[Collected data]
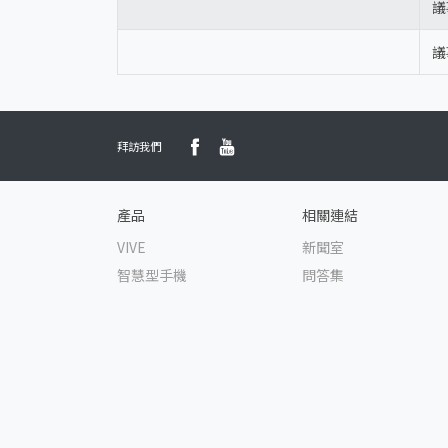
議
議
拜訪我們
產品
相關連結
VIVE
新聞室
智慧型手機
問答集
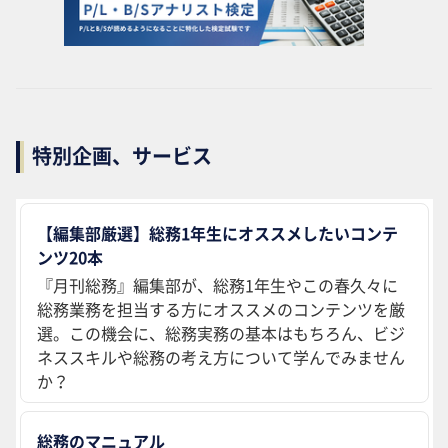
特別企画、サービス
【編集部厳選】総務1年生にオススメしたいコンテ
ンツ20本
『月刊総務』編集部が、総務1年生やこの春久々に
総務業務を担当する方にオススメのコンテンツを厳
選。この機会に、総務実務の基本はもちろん、ビジ
ネススキルや総務の考え方について学んでみません
か？
総務のマニュアル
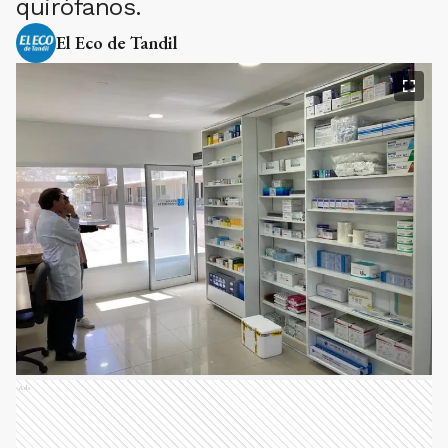
quirófanos.
El Eco de Tandil
Ads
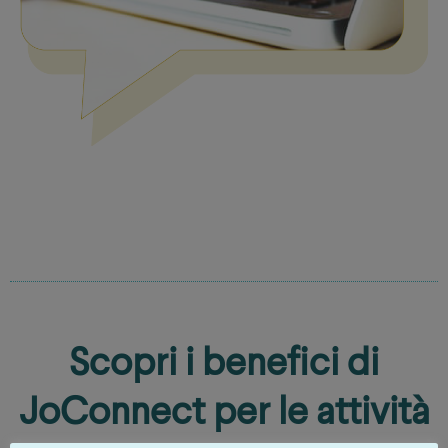
Scopri i benefici di
JoConnect per le attività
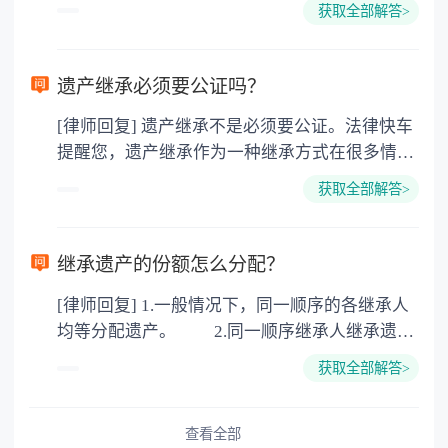
获取全部解答>
的，因为赠与是被认为是无偿受赠的行为，所以
需要受赠人缴纳个人所得税，同时赠与过户也需
要缴纳公证费，具体如下： 1. 公证费：按房
遗产继承必须要公证吗？
价2%缴纳 2. 评估费：按房价0.5%缴纳
[律师回复] 遗产继承不是必须要公证。法律快车
3. 印花税：按房屋评估价的0.05%缴纳 4. 土
提醒您，遗产继承作为一种继承方式在很多情况
地增值税：按房价1%缴纳 5. 房屋产权登记费：
下都是不需要公证的，当然，如果需要公正的也
100元一件。
获取全部解答>
可以到专门的公证机构去办理，相关程序参照法
律依据。公证不是遗产继承的必经程序。但为了
以防对财产继承发生纠纷，可以对遗产继承进行
继承遗产的份额怎么分配？
公证。所以，只要合法就具有法律效力，不需要
[律师回复] 1.一般情况下，同一顺序的各继承人
公证。
均等分配遗产。 2.同一顺序继承人继承遗产
的份额，一般应当均等。 3.对生活有特殊困
获取全部解答>
难又缺乏劳动能力的继承人，分配遗产时，应当
予以照顾。 4.对被继承人尽了主要扶养义务
或者与被继承人共同生活的继承人，分配遗产
查看全部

» **Problem to work on**:
Counting only lines that contain the word "律师回复", give the number found in the data, and nothing else.

» **Result**:
2